* Input material
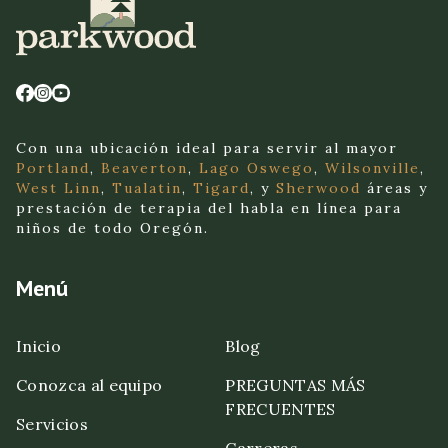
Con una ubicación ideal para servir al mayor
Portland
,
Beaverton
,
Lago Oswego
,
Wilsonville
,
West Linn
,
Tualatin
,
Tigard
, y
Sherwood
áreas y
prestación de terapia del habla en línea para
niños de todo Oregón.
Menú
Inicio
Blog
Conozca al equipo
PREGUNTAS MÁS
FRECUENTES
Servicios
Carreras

* * *

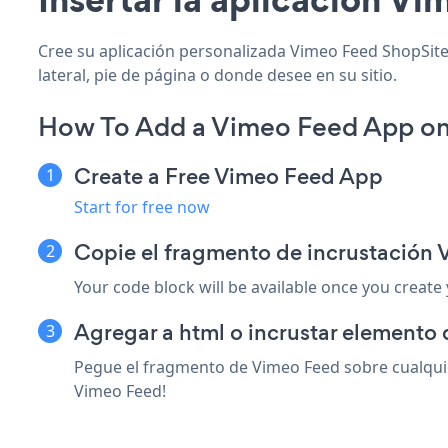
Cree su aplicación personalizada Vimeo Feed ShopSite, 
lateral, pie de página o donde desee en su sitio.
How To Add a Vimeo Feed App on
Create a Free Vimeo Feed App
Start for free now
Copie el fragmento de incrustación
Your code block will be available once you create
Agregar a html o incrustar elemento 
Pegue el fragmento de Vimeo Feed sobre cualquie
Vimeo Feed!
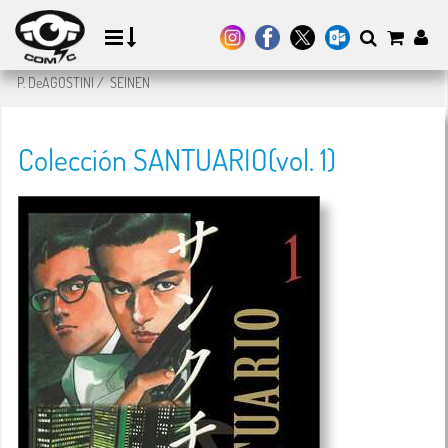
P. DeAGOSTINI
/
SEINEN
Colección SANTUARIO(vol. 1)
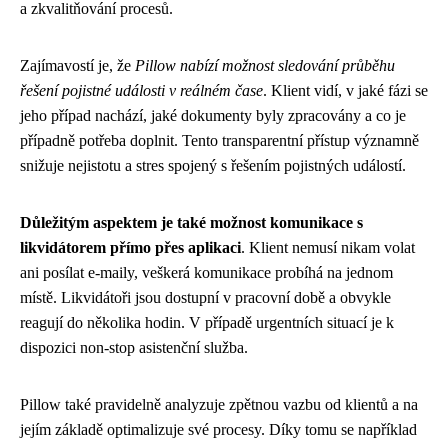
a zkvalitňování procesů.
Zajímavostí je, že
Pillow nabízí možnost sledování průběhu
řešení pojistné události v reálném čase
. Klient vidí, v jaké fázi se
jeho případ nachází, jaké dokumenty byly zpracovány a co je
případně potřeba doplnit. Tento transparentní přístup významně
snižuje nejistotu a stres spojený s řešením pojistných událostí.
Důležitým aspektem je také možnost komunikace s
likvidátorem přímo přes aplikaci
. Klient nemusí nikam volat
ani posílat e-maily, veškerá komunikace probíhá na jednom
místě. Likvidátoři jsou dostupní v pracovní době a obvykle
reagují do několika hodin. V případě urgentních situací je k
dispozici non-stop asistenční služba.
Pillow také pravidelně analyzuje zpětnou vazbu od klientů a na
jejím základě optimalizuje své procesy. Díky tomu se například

---

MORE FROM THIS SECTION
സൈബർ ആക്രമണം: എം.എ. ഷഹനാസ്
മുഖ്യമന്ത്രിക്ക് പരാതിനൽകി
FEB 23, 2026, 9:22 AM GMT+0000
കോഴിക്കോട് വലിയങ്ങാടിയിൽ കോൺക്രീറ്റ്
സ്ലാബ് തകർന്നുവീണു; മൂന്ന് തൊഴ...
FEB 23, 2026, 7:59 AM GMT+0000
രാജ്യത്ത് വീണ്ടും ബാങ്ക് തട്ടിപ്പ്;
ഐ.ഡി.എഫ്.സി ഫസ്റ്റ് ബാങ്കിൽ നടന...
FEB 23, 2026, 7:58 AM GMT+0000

* Assignment
Each line of the entries where the string "Vimeo" occurs should be shown.

* Response to the exercise
Cree su aplicación personalizada Vimeo Feed ShopSite, 
How To Add a Vimeo Feed App on
Create a Free Vimeo Feed App
Pegue el fragmento de Vimeo Feed sobre cualquie
Vimeo Feed!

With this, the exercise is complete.